Models we don't recommend (for agent work)

Bandit is an autonomous agent harness — it expects the model to discover repo structure, plan edits, and emit tool calls without being hand-held. Some otherwise-impressive models aren't trained for that workflow and produce unexpected results:

  • gpt-oss:120b and other reasoning-tuned models — post-trained for OpenAI's harmony tool-call format, not the XML/native protocols Bandit uses. Tends to narrate intent ("I'll search for the controllers...") without ever emitting an actual tool call. Great for math/reasoning Q&A in chat; poor for filesystem agent loops.
  • qwen2.5-coder:32b and other code-completion-tuned models — post-trained for "given context, write code" benchmarks. On ambiguous prompts it asks the user for paths instead of probing the workspace itself. Solid pick if you give it concrete, fully-specified tasks; underwhelming as an autonomous agent.
  • qwen3.6:35b — the larger Qwen 3.6 variant stalls in reasoning-only output and ignores the harness's "act now" nudges. The 27B is the better production pick from this family.
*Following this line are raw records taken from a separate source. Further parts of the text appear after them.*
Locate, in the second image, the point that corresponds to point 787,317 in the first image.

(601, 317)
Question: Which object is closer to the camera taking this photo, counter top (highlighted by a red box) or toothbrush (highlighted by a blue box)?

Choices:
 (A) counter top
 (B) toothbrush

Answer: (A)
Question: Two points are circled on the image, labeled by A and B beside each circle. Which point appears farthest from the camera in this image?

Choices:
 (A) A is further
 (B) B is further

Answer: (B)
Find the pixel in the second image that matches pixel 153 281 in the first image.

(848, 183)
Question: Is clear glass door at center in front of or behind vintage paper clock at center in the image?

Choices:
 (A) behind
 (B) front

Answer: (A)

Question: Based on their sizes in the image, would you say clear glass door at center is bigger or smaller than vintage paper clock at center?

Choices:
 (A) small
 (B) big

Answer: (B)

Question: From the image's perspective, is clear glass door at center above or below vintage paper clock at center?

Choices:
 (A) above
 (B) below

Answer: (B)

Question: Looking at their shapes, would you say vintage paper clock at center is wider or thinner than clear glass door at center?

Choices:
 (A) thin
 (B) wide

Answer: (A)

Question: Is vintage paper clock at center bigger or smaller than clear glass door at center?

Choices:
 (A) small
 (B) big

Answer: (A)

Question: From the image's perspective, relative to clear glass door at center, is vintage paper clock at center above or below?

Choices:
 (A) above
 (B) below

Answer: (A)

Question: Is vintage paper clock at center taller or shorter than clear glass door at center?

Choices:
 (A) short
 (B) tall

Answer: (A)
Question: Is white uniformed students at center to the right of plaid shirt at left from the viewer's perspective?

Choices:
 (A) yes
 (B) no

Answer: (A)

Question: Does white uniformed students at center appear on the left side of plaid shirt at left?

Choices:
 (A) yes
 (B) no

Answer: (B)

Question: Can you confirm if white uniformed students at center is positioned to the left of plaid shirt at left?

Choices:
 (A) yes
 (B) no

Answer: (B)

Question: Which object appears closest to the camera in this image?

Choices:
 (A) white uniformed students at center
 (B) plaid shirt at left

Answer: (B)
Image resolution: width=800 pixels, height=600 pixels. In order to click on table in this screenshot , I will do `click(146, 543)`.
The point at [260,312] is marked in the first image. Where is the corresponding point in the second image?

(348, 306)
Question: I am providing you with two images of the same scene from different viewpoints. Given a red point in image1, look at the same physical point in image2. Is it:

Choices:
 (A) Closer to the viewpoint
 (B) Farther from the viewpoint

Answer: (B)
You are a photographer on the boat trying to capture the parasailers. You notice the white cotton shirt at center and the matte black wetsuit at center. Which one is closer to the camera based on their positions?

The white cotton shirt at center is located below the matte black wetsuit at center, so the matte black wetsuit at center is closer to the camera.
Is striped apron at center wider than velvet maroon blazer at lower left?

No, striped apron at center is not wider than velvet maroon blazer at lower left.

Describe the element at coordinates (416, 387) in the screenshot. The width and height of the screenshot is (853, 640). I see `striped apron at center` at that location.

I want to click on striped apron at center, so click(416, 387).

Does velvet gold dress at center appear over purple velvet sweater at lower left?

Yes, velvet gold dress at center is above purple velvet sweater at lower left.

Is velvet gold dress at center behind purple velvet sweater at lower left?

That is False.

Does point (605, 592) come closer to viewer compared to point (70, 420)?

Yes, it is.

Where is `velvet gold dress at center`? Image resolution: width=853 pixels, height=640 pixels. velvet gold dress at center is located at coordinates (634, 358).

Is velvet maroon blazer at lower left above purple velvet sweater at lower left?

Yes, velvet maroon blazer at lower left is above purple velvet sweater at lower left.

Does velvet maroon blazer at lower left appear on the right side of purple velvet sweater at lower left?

If you want to test models outside the recommended list, expect the harness's reasoning-only / narrate-but-no-action / partial-completion detectors to fire frequently. Those are signal, not noise — they mean the model isn't a great fit for autonomous agent work.


Live UX touches

Small affordances we ship in both the CLI and the side-panel composer:

  • ? shortcuts overlay (CLI). Type ? at an empty prompt and a keyboard cheatsheet pops above the input — input triggers, hotkey chords, common slash commands. Backspace it and it's gone. Live, no scrollback noise.
  • !-prefix shell escape. Type !cmd to run something straight in the shell:
    • CLI — first use shows a full warning + y/N gate; every call after gets a yellow box reminding you the command bypasses the agent's allow-list and approval gate.
    • Extension — typing ! lights up a yellow SHELL MODE banner above the composer with the field border tinted amber. Submitting opens the integrated terminal (Bandit · shell) and runs the command there with full TTY access — exactly what create-vite, ng new, or any other interactive scaffolder needs.
  • Queue while streaming. Both the CLI and the side-panel composer accept new prompts while the agent is mid-turn. The CLI status bar shows queued: N · Esc to stop; the composer shows a N queued · sends after this turn pill below the textarea. Stop the active turn (Esc in CLI, Stop button in composer) and the queue clears with it.
  • Live command output. npm install, pip install, cargo build, watch_command npm run dev — anything that takes more than a few seconds streams its output to your terminal as it arrives, dimmed, while the spinner keeps animating. No more wondering if a 20-second npm install is hung.
  • /insights report. A self-contained HTML report — rolling activity, tool-usage stats, languages touched, longest streak, peak day, top errors, optional AI-generated "what you shipped" / "where Bandit got in your way" summary. Built from your local session + turn logs; nothing leaves your machine unless you ship the HTML yourself or click the Share mailto button.

MCP — Model Context Protocol, both directions

Bandit speaks MCP as both a client and a server. Any MCP server you can spawn plugs into the same tool-use loop the IDE uses for read_file / apply_edit. Conversely, any MCP-speaking client (Claude Desktop, Cursor, Cline, Continue, etc.) can drive Bandit's native tools through the standard JSON-RPC envelope.

As a client — Configure at ~/.bandit/mcp-servers.json (global) or .bandit/mcp-servers.json (workspace, takes precedence). Each server's tools surface as <server>.<tool> so collisions with native tools are impossible. Standard MCP schema — copy a working config from any other MCP-speaking client and paste it in:

{
  "mcpServers": {
    "github": {
      "command": "npx",
      "args": ["-y", "@modelcontextprotocol/server-github"],
      "env": { "GITHUB_PERSONAL_ACCESS_TOKEN": "ghp_..." }
    }
  }
}

Connector wizards — Settings → Connections has one-click setup for GitHub, Slack, GitLab, and a generic "+ Custom" path that takes a name + raw command line + env block. Each writes a fully-formed config to mcp-servers.json and pre-trusts the fingerprint so first-spawn doesn't double-prompt. CLI parity via /mcp add github <token>, /mcp add slack <bot-token> <team-id>, /mcp add gitlab <token>, /mcp add custom <name> <cmd…>.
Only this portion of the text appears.